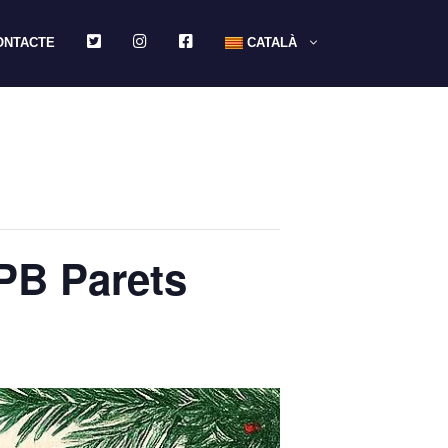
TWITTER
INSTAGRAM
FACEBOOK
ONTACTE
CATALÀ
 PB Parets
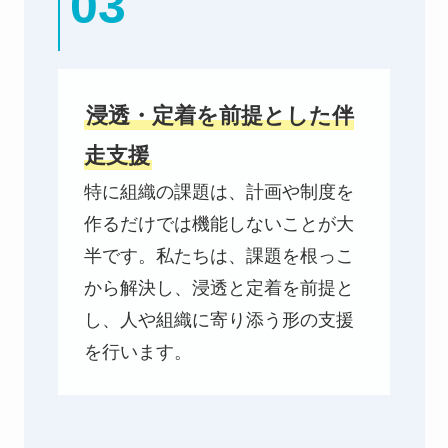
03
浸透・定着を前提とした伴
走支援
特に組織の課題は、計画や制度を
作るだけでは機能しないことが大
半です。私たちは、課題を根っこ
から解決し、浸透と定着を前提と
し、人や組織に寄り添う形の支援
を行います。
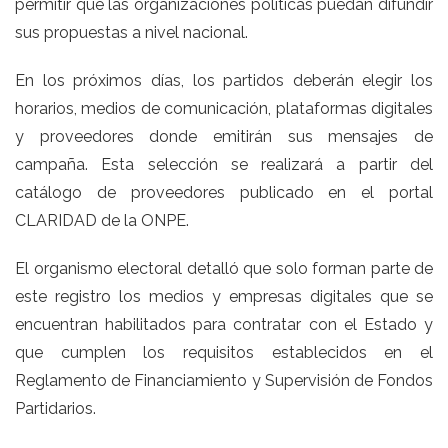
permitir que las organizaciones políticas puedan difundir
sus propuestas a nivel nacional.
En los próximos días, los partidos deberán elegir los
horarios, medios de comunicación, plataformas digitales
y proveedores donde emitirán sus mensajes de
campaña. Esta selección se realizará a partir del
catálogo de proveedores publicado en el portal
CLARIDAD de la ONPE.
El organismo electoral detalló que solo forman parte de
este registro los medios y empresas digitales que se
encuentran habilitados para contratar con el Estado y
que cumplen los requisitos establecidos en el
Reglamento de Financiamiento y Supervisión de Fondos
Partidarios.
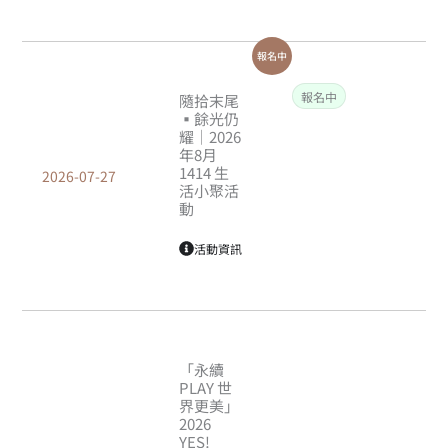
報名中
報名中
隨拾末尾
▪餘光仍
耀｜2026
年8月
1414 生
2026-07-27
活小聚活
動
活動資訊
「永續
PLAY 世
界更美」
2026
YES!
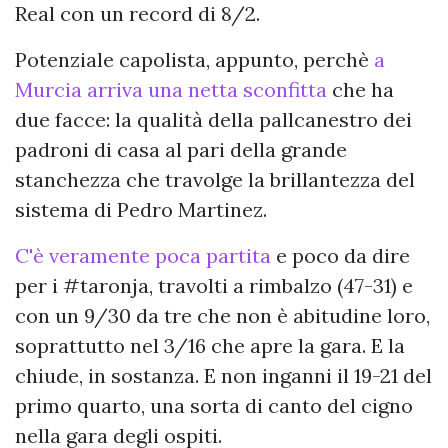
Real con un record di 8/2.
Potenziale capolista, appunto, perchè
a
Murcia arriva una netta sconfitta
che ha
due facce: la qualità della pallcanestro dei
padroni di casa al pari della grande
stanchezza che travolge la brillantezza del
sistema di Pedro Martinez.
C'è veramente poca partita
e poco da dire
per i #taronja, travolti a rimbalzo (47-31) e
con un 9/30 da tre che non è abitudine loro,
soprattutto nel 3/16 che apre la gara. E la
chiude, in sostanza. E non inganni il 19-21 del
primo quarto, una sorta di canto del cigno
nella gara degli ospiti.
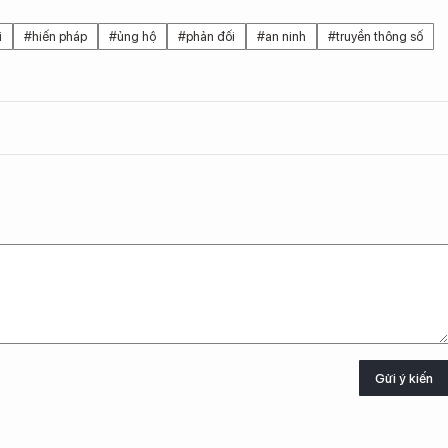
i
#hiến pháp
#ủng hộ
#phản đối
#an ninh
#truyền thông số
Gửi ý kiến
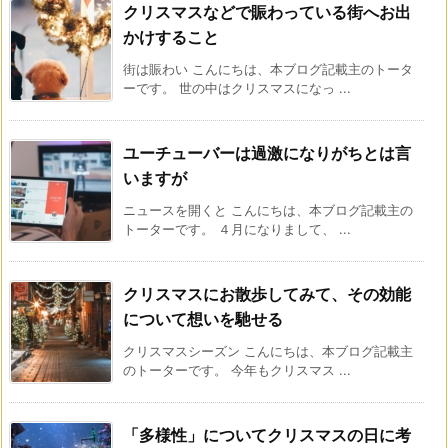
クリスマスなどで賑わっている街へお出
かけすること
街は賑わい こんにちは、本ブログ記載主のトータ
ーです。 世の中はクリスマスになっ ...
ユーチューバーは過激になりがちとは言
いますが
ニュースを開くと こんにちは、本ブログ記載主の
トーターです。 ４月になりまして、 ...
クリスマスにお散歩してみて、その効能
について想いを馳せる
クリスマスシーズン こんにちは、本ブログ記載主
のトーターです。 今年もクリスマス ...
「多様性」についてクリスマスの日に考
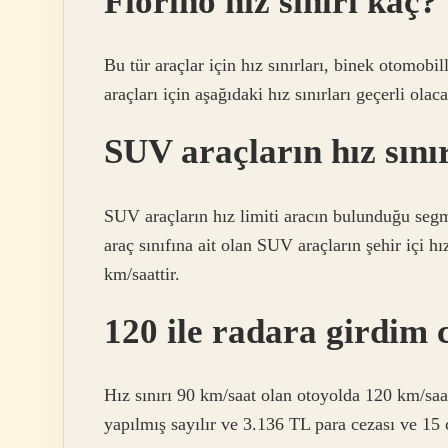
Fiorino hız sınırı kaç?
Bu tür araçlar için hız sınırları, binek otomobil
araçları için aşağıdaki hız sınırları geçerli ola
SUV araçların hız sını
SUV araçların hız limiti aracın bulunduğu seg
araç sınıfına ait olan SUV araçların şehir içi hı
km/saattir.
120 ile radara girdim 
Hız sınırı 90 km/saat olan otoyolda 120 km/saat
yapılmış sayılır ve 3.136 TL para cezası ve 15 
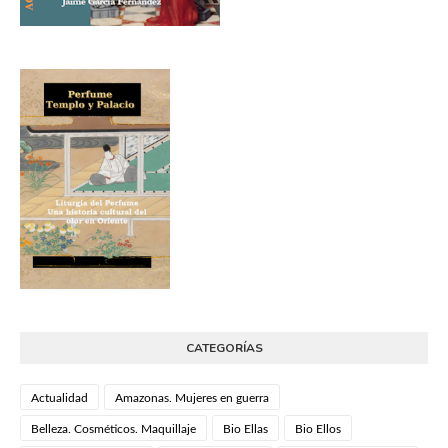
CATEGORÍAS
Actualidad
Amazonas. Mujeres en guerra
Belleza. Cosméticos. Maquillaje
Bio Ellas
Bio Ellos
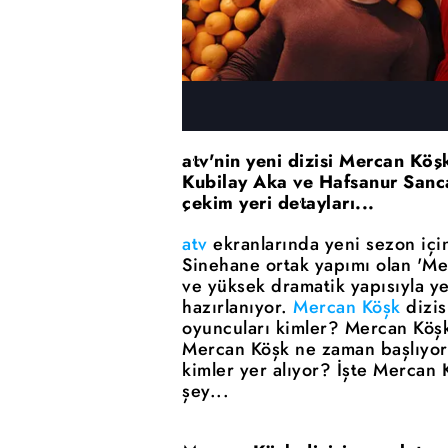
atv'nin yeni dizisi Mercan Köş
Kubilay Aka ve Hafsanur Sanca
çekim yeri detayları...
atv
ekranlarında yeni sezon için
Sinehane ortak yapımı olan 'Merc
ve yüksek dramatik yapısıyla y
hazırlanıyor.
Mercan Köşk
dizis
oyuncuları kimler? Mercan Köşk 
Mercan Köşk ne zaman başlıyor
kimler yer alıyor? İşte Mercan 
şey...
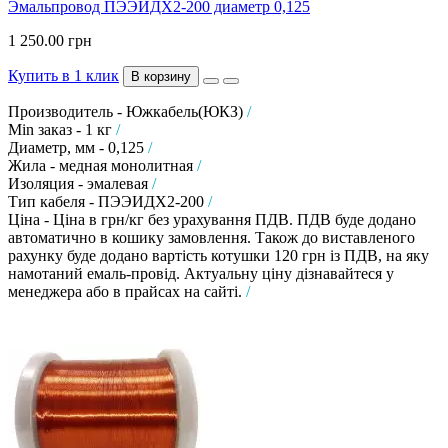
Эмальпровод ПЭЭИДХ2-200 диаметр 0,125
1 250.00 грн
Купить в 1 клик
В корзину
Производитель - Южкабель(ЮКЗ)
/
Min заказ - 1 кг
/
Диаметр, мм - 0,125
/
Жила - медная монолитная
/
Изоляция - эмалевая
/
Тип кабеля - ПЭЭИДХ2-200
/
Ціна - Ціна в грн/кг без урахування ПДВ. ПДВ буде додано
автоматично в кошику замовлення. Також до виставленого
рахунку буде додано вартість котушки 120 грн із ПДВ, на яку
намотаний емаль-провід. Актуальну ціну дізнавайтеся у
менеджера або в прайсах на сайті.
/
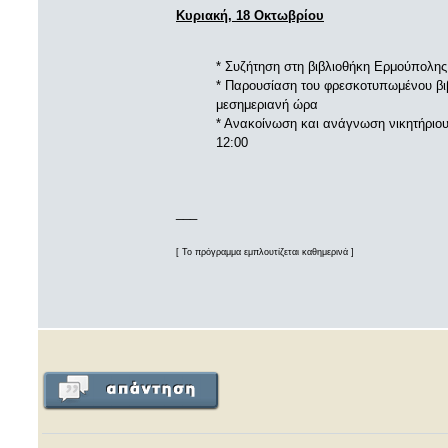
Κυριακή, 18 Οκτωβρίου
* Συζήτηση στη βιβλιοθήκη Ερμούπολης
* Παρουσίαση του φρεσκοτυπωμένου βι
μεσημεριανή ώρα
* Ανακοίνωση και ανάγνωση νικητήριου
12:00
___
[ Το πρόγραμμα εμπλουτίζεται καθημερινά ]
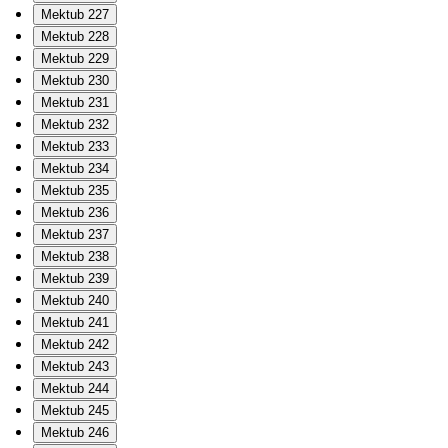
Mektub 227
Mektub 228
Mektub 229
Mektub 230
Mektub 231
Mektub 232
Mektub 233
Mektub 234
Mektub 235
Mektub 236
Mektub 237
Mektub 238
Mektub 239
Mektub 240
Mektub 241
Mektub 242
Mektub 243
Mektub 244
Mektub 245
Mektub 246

(THE TASK): For the data above, return an exact copy that contains no pictures.

(SOLVED PROBLEM):
TWITTER
INSTAGRAM
FACEBOOK
ONTACTE
CATALÀ
 PB Parets
03
浸透・定着を前提とした伴
走支援
特に組織の課題は、計画や制度を
作るだけでは機能しないことが大
半です。私たちは、課題を根っこ
から解決し、浸透と定着を前提と
し、人や組織に寄り添う形の支援
を行います。
permitir que las organizaciones políticas puedan difundir
sus propuestas a nivel nacional.
En los próximos días, los partidos deberán elegir los
horarios, medios de comunicación, plataformas digitales
y proveedores donde emitirán sus mensajes de
campaña. Esta selección se realizará a partir del
catálogo de proveedores publicado en el portal
CLARIDAD de la ONPE.
El organismo electoral detalló que solo forman parte de
este registro los medios y empresas digitales que se
encuentran habilitados para contratar con el Estado y
que cumplen los requisitos establecidos en el
Reglamento de Financiamiento y Supervisión de Fondos
Partidarios.
報名中
報名中
隨拾末尾
▪餘光仍
耀｜2026
年8月
1414 生
2026-07-27
活小聚活
動
活動資訊
「永續
PLAY 世
界更美」
2026
YES!
Real con un record di 8/2.
Potenziale capolista, appunto, perchè
a
Murcia arriva una netta sconfitta
che ha
due facce: la qualità della pallcanestro dei
padroni di casa al pari della grande
stanchezza che travolge la brillantezza del
sistema di Pedro Martinez.
C'è veramente poca partita
e poco da dire
per i #taronja, travolti a rimbalzo (47-31) e
con un 9/30 da tre che non è abitudine loro,
soprattutto nel 3/16 che apre la gara. E la
chiude, in sostanza. E non inganni il 19-21 del
primo quarto, una sorta di canto del cigno
nella gara degli ospiti.
i
#hiến pháp
#ủng hộ
#phản đối
#an ninh
#truyền thông số
Gửi ý kiến
クリスマスなどで賑わっている街へお出
かけすること
街は賑わい こんにちは、本ブログ記載主のトータ
ーです。 世の中はクリスマスになっ ...
ユーチューバーは過激になりがちとは言
いますが
ニュースを開くと こんにちは、本ブログ記載主の
トーターです。 ４月になりまして、 ...
クリスマスにお散歩してみて、その効能
について想いを馳せる
クリスマスシーズン こんにちは、本ブログ記載主
のトーターです。 今年もクリスマス ...
「多様性」についてクリスマスの日に考
Fiorino hız sınırı kaç?
Bu tür araçlar için hız sınırları, binek otomobil
araçları için aşağıdaki hız sınırları geçerli ola
SUV araçların hız sını
SUV araçların hız limiti aracın bulunduğu seg
araç sınıfına ait olan SUV araçların şehir içi hı
km/saattir.
120 ile radara girdim 
Hız sınırı 90 km/saat olan otoyolda 120 km/saat
yapılmış sayılır ve 3.136 TL para cezası ve 15 
CATEGORÍAS
Actualidad
Amazonas. Mujeres en guerra
Belleza. Cosméticos. Maquillaje
Bio Ellas
Bio Ellos
atv'nin yeni dizisi Mercan Köş
Kubilay Aka ve Hafsanur Sanca
çekim yeri detayları...
atv
ekranlarında yeni sezon için
Sinehane ortak yapımı olan 'Merc
ve yüksek dramatik yapısıyla y
hazırlanıyor.
Mercan Köşk
dizis
oyuncuları kimler? Mercan Köşk 
Mercan Köşk ne zaman başlıyor
kimler yer alıyor? İşte Mercan 
şey...
Эмальпровод ПЭЭИДХ2-200 диаметр 0,125
1 250.00 грн
Купить в 1 клик
В корзину
Производитель - Южкабель(ЮКЗ)
/
Min заказ - 1 кг
/
Диаметр, мм - 0,125
/
Жила - медная монолитная
/
Изоляция - эмалевая
/
Тип кабеля - ПЭЭИДХ2-200
/
Ціна - Ціна в грн/кг без урахування ПДВ. ПДВ буде додано
автоматично в кошику замовлення. Також до виставленого
рахунку буде додано вартість котушки 120 грн із ПДВ, на яку
намотаний емаль-провід. Актуальну ціну дізнавайтеся у
менеджера або в прайсах на сайті.
/
Κυριακή, 18 Οκτωβρίου
* Συζήτηση στη βιβλιοθήκη Ερμούπολης
* Παρουσίαση του φρεσκοτυπωμένου βι
μεσημεριανή ώρα
* Ανακοίνωση και ανάγνωση νικητήριου
12:00
___
[ Το πρόγραμμα εμπλουτίζεται καθημερινά ]
Mektub 227
Mektub 228
Mektub 229
Mektub 230
Mektub 231
Mektub 232
Mektub 233
Mektub 234
Mektub 235
Mektub 236
Mektub 237
Mektub 238
Mektub 239
Mektub 240
Mektub 241
Mektub 242
Mektub 243
Mektub 244
Mektub 245
Mektub 246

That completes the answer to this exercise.